脳は酸素や栄養をものすごくつかう器官です。
よって、できるだけリソースを節約しようとしています。

つまり、脳はできるだけ
「考えないように」「記憶しないように」「判断しないように」しているのです。

「あの人が力強く断言しているのだから、正しいのだろう」

という思い込みは、このような脳の仕組みが関係しているのだと思います。

本来なら、

「思考する」「議論を交わす」「検証する」というステップを
スッ飛ばしているのに、群衆は「断言」されるとかんたんに染まってしまうのですね。

この「断言」は、テレビのテロップや、
広告などの紋切り型のキャッチコピー、
政治家のマニフェストによくみられます。

「断言」されない不快感

では、「断言」しないほうがいいのか・・・というと

わたしたちは「断言」してくれない政治家にやきもきしてしまいます。

商品の広告も、「場合によっては効果があります。
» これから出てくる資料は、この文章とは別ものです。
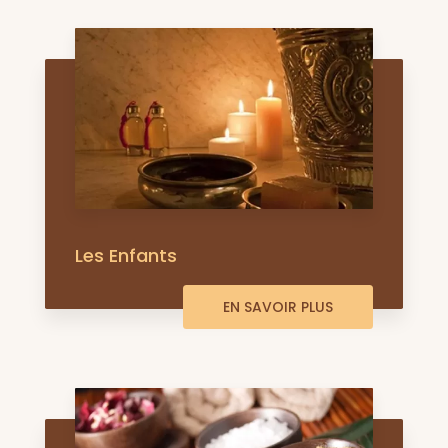
Les Enfants
EN SAVOIR PLUS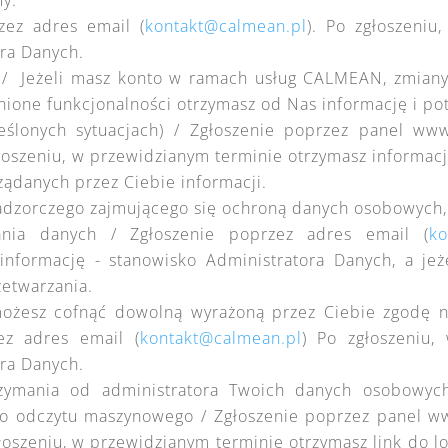
y.
zez adres email (
kontakt@calmean.pl
). Po zgłoszeniu
ora Danych.
 / Jeżeli masz konto w ramach usług CALMEAN, zmiany 
ione funkcjonalności otrzymasz od Nas informację i po
ślonych sytuacjach) / Zgłoszenie poprzez panel www
głoszeniu, w przewidzianym terminie otrzymasz informacj
żądanych przez Ciebie informacji.
nadzorczego zajmującego się ochroną danych osobowych,
ania danych / Zgłoszenie poprzez adres email (
ko
informację - stanowisko Administratora Danych, a je
zetwarzania.
 możesz cofnąć dowolną wyrażoną przez Ciebie zgodę n
ez adres email (
kontakt@calmean.pl
) Po zgłoszeniu,
ora Danych.
trzymania od administratora Twoich danych osobowyc
o odczytu maszynowego / Zgłoszenie poprzez panel www
łoszeniu, w przewidzianym terminie otrzymasz link do lo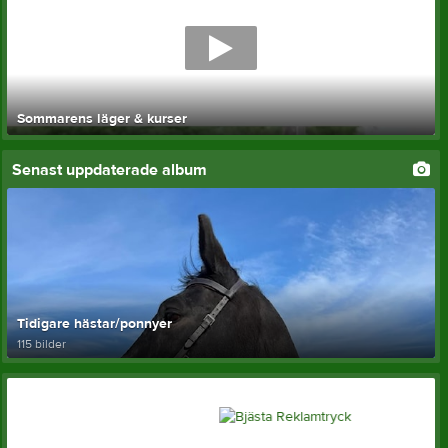
Sommarens läger & kurser
Senast uppdaterade album
Tidigare hästar/ponnyer
115 bilder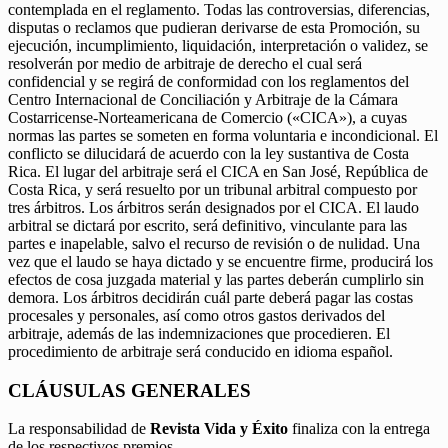
contemplada en el reglamento. Todas las controversias, diferencias,
disputas o reclamos que pudieran derivarse de esta Promoción, su
ejecución, incumplimiento, liquidación, interpretación o validez, se
resolverán por medio de arbitraje de derecho el cual será
confidencial y se regirá de conformidad con los reglamentos del
Centro Internacional de Conciliación y Arbitraje de la Cámara
Costarricense-Norteamericana de Comercio («CICA»), a cuyas
normas las partes se someten en forma voluntaria e incondicional. El
conflicto se dilucidará de acuerdo con la ley sustantiva de Costa
Rica. El lugar del arbitraje será el CICA en San José, República de
Costa Rica, y será resuelto por un tribunal arbitral compuesto por
tres árbitros. Los árbitros serán designados por el CICA. El laudo
arbitral se dictará por escrito, será definitivo, vinculante para las
partes e inapelable, salvo el recurso de revisión o de nulidad. Una
vez que el laudo se haya dictado y se encuentre firme, producirá los
efectos de cosa juzgada material y las partes deberán cumplirlo sin
demora. Los árbitros decidirán cuál parte deberá pagar las costas
procesales y personales, así como otros gastos derivados del
arbitraje, además de las indemnizaciones que procedieren. El
procedimiento de arbitraje será conducido en idioma español.
CLÁUSULAS GENERALES
La responsabilidad de
Revista Vida y Éxito
finaliza con la entrega
de los respectivos premios.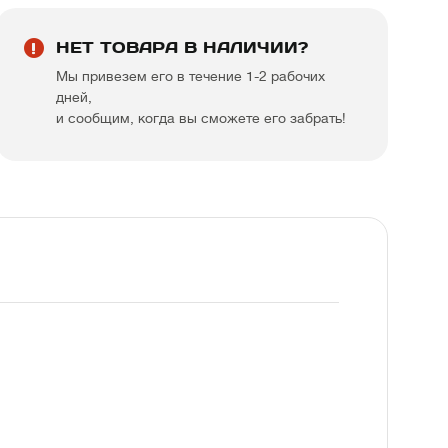
НЕТ ТОВАРА В НАЛИЧИИ?
Мы привезем его в течение 1-2 рабочих
дней,
и сообщим, когда вы сможете его забрать!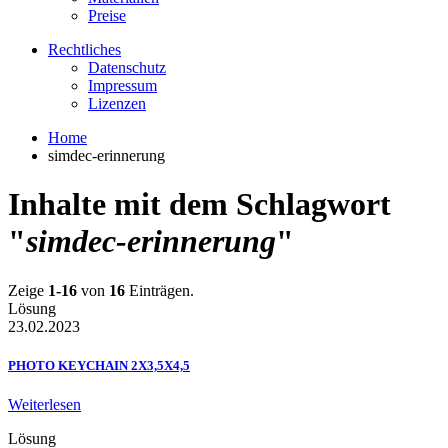
Preise
Rechtliches
Datenschutz
Impressum
Lizenzen
Home
simdec-erinnerung
Inhalte mit dem Schlagwort
"
simdec-erinnerung
"
Zeige
1-16
von
16
Einträgen.
Lösung
23.02.2023
PHOTO KEYCHAIN 2X3,5X4,5
Weiterlesen
Lösung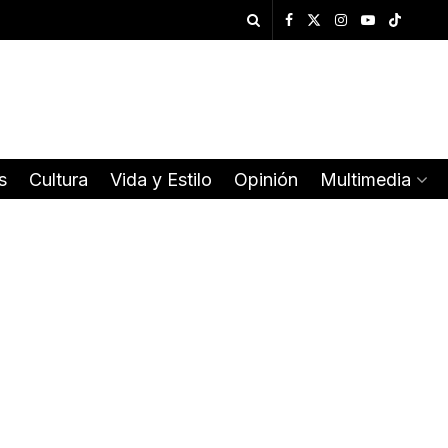
s
Cultura
Vida y Estilo
Opinión
Multimedia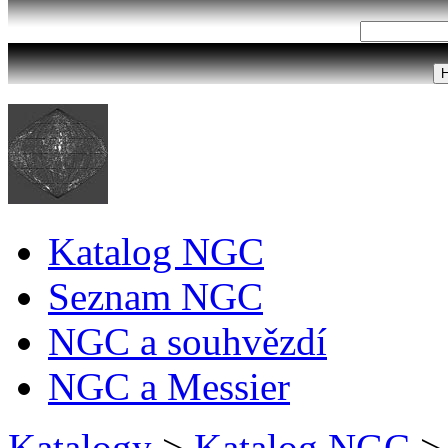
Katalog NGC
Seznam NGC
NGC a souhvězdí
NGC a Messier
Katalogy
>
Katalog NGC
>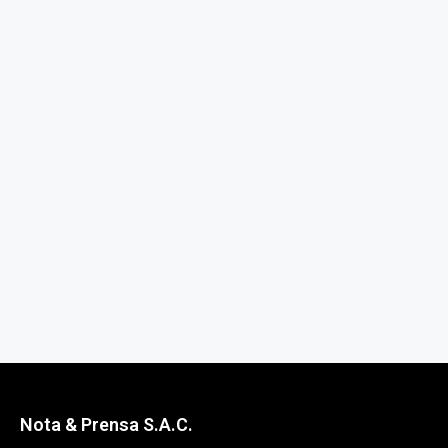
Nota & Prensa S.A.C.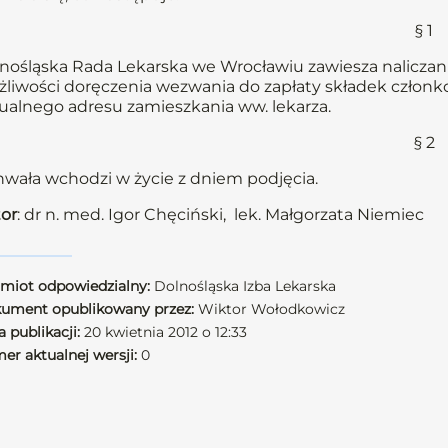
§ 1
nośląska Rada Lekarska we Wrocławiu zawiesza naliczani
liwości doręczenia wezwania do zapłaty składek członkow
ualnego adresu zamieszkania ww. lekarza.
§ 2
wała wchodzi w życie z dniem podjęcia.
or
: dr n. med. Igor Chęciński, lek. Małgorzata Niemiec
miot odpowiedzialny:
Dolnośląska Izba Lekarska
ument opublikowany przez:
Wiktor Wołodkowicz
 publikacji:
20 kwietnia 2012 o 12:33
er aktualnej wersji:
0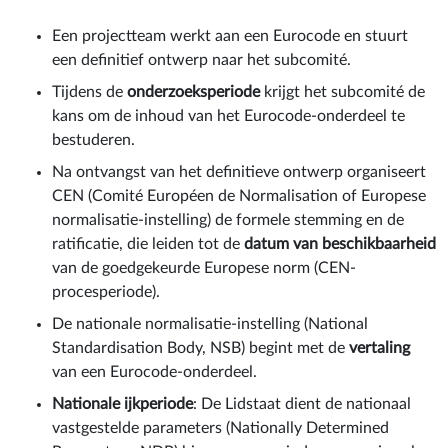
Een projectteam werkt aan een Eurocode en stuurt
een definitief ontwerp naar het subcomité.
Tijdens de
onderzoeksperiode
krijgt het subcomité de
kans om de inhoud van het Eurocode-onderdeel te
bestuderen.
Na ontvangst van het definitieve ontwerp organiseert
CEN (Comité Européen de Normalisation of Europese
normalisatie-instelling) de formele stemming en de
ratificatie, die leiden tot de
datum van beschikbaarheid
van de goedgekeurde Europese norm (CEN-
procesperiode).
De nationale normalisatie-instelling (National
Standardisation Body, NSB) begint met de
vertaling
van een Eurocode-onderdeel.
Nationale ijkperiode
: De Lidstaat dient de nationaal
vastgestelde parameters (Nationally Determined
」なんてふわっとした

言葉をつけられては誰も買いませんしね。

メディア、政治家が使う手口、「断言」「反復」「感染」

本書では、群衆は「断言」によわく、

さらに「反復」されると周囲に伝播し、

「感染」していく、といいます。


「感染」というと、SNSの「拡散」が真っ先に思い浮かびます。

私自身、web記事、新聞、テレビのキャッチーな文言に洗脳されることがあります。

加えて、 スマホが一度に表示できる文字数や、

Twitterの文字数制限という現代のフォーマットにより、

それらを日常的に使用する私も思考力をドンドン奪われる、

そんな構造になっている気がしますね。

「自分で思考する」ことを忘れてはいけないし、

いったん落ち着いて議論をすることが重要ですね。